Die großen schlagenden Krisen ab 1914 (Erster Weltkrieg 1914-18, die Mega-Inflation bis 1923, die „Weltwirtschaftskrise“ ab 1929, die populistische Verbrechensherrschaft ab 1933 und der Zweite Weltkrieg 1939-45) wurden nicht mehr als „Soziale Frage“ diskutiert. Der Ausbau des Sozialstaats und die Anhebung des allgemeinen Wohlstandsniveaus nach 1950 trugen endlich dazu bei, dass die Soziale Frage als Arbeiterfrage in der zweiten Hälfte des 20. Jahrhunderts zumindest in den Industrieländern als Begriff in Vergessenheit geriet.

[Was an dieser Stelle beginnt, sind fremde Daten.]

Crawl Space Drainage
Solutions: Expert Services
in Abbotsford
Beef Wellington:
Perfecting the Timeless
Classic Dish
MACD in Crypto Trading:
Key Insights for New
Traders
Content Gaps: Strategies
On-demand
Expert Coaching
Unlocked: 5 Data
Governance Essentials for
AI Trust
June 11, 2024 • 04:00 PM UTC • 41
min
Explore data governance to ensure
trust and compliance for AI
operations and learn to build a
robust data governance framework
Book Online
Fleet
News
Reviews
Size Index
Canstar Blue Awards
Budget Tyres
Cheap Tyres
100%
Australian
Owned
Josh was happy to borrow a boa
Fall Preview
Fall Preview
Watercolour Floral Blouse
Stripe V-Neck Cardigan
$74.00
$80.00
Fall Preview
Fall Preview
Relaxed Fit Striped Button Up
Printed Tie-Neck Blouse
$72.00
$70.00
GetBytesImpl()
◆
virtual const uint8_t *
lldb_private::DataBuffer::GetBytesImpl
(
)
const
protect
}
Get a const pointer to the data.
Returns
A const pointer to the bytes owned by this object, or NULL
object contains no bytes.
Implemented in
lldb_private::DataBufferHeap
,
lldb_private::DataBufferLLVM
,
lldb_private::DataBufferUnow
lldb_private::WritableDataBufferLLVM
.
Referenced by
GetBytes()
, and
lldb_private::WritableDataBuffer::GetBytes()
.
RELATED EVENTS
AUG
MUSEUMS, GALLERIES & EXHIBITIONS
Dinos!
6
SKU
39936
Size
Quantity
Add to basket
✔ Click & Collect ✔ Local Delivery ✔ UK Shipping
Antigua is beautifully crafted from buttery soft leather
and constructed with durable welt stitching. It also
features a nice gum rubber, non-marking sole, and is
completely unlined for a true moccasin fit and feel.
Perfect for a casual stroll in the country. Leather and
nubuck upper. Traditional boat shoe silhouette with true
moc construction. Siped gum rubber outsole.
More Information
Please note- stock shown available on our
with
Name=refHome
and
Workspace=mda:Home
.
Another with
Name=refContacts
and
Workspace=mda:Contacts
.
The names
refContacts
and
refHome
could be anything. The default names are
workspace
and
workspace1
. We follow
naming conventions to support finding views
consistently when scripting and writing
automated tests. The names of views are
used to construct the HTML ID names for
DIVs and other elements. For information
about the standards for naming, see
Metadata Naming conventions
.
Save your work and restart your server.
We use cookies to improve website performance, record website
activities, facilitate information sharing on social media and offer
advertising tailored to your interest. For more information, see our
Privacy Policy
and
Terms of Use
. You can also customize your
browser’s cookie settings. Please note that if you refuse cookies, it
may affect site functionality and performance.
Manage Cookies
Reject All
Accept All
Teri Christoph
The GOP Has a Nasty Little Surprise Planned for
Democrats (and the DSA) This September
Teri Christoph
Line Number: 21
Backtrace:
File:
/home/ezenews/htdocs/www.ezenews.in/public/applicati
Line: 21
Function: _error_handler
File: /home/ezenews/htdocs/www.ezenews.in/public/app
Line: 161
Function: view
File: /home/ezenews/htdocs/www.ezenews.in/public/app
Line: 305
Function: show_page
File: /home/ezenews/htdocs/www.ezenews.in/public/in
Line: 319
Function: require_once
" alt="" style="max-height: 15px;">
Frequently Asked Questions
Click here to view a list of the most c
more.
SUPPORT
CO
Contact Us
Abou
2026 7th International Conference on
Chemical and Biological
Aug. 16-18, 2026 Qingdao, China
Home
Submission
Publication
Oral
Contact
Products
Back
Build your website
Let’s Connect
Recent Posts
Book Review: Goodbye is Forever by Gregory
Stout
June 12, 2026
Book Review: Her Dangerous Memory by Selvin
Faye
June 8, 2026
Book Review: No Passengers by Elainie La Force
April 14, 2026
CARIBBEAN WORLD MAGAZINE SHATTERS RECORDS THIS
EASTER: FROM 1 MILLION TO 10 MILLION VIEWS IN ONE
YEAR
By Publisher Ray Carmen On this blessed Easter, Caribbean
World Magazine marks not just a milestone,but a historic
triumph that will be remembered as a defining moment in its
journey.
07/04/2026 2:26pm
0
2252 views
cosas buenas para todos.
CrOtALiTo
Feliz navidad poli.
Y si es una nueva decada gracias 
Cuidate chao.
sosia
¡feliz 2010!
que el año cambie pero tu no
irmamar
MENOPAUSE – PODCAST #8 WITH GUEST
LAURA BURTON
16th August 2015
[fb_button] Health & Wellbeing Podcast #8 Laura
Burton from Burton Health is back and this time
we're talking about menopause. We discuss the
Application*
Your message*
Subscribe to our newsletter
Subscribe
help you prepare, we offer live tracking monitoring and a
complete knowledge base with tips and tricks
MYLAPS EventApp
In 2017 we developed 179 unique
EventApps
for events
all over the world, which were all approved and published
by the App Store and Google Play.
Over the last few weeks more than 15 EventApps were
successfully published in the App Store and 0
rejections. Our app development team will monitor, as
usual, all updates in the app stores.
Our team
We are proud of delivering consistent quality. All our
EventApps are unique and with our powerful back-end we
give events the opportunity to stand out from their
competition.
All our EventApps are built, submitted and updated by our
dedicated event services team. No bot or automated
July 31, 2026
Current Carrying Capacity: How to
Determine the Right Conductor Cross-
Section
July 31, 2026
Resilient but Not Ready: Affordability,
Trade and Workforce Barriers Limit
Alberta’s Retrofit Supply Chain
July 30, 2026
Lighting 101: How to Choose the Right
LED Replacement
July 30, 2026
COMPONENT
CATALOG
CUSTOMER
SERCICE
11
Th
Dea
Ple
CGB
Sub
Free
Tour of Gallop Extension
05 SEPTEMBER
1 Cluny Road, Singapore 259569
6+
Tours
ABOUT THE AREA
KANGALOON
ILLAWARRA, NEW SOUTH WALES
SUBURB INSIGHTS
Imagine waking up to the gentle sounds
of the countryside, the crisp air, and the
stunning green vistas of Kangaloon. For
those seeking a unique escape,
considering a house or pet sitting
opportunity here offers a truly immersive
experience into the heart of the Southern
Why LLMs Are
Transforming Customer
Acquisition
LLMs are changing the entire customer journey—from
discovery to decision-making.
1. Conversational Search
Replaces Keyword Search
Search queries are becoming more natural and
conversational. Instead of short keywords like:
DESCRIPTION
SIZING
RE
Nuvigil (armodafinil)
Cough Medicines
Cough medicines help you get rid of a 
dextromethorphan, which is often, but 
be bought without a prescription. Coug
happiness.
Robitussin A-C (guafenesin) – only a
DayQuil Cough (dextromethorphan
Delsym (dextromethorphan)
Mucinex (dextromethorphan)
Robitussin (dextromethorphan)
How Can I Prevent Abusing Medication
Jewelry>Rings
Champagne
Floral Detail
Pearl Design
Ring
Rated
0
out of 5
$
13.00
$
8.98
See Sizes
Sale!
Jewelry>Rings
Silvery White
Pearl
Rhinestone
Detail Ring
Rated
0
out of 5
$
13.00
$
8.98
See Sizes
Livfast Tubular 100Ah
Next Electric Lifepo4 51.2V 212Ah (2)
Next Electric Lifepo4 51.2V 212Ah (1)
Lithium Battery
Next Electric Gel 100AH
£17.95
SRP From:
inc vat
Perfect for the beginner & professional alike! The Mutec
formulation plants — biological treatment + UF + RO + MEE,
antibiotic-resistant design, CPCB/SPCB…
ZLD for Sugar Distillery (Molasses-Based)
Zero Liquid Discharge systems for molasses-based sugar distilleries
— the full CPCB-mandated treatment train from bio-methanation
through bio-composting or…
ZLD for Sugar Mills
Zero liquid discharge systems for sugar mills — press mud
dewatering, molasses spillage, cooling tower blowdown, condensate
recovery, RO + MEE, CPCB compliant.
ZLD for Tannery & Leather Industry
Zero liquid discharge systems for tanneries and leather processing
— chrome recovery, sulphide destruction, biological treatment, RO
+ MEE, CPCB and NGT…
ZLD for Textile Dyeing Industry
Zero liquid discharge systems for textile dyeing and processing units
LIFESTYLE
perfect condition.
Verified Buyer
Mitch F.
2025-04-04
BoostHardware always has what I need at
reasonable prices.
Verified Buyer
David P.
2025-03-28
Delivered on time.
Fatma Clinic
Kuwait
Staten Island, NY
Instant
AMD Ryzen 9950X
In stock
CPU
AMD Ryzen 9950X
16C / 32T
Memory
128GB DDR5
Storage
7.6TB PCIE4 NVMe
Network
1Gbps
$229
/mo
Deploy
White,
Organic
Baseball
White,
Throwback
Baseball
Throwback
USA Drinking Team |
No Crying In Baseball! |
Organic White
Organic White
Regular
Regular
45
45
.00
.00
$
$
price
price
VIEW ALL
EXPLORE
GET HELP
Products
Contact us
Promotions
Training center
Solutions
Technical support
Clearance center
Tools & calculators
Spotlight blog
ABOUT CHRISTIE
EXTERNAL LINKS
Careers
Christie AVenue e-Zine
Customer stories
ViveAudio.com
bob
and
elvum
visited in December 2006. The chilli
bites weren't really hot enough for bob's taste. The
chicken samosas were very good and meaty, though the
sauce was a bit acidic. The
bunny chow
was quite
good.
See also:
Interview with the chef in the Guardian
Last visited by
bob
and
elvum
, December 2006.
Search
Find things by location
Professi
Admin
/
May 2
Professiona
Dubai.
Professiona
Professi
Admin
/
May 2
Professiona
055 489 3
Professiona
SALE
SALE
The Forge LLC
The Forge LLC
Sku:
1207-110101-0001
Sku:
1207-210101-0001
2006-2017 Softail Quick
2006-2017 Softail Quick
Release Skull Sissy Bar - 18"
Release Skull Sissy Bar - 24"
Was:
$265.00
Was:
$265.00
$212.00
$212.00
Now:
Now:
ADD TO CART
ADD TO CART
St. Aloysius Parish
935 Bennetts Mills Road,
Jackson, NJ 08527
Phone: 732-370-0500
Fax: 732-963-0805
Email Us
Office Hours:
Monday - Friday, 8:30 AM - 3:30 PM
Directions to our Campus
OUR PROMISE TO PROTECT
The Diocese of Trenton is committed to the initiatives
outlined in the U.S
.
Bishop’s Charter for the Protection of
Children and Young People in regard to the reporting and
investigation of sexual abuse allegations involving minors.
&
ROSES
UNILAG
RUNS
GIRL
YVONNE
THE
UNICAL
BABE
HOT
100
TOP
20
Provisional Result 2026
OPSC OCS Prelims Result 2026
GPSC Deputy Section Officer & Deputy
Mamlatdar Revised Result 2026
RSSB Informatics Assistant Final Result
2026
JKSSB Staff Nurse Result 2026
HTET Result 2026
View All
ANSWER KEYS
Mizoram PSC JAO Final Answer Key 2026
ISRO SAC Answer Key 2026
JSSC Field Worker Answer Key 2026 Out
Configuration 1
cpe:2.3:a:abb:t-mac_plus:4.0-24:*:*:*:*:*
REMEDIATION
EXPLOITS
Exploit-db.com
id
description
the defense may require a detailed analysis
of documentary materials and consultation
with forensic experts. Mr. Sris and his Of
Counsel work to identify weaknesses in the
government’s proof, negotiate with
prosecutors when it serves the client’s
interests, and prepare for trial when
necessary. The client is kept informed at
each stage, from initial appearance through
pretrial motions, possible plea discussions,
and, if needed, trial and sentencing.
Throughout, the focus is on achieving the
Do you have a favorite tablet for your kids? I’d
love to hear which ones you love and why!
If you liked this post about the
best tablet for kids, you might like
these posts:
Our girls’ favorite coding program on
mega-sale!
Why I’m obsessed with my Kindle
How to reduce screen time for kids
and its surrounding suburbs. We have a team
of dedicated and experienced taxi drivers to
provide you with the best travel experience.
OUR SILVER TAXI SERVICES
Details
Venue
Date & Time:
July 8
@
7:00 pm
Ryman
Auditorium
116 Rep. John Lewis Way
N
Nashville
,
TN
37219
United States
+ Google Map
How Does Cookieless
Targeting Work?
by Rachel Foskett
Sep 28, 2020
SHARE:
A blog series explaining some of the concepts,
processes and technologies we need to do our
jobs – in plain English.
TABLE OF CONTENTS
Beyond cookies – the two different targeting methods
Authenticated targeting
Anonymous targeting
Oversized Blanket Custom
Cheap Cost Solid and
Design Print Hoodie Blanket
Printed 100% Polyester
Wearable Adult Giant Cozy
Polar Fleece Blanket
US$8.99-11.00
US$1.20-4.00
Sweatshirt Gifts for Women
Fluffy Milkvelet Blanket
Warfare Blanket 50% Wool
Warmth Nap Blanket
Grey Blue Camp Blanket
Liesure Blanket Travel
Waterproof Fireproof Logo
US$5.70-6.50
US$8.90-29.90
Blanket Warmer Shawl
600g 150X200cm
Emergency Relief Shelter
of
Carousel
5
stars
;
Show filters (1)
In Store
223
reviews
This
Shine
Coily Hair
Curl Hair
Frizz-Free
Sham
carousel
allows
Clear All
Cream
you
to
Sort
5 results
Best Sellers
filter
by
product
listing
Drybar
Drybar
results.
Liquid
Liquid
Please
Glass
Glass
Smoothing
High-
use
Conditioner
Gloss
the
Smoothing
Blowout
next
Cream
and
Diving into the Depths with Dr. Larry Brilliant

In Deutschland begann in der zweiten Hälfte der 1970er Jahre eine Diskussion unter dem Stichwort Neue Soziale Frage. Ausgangspunkt war die Feststellung, dass sich im modernen Sozialstaat neue Formen der strukturellen Armut und Ausgrenzung ergeben hätten, die es zu beheben gelte (z. B. bei Nichtorganisierten, Alten, Alleinerziehenden etc.). Heute kommen unter dem Eindruck von Massenarbeitslosigkeit, Armut und Verslummung auch unter Erwerbstätigen (Working Poor) weitere Formen der Ausgrenzung dazu, die von einigen als Gefährdung der politischen Stabilität wahrgenommen werden.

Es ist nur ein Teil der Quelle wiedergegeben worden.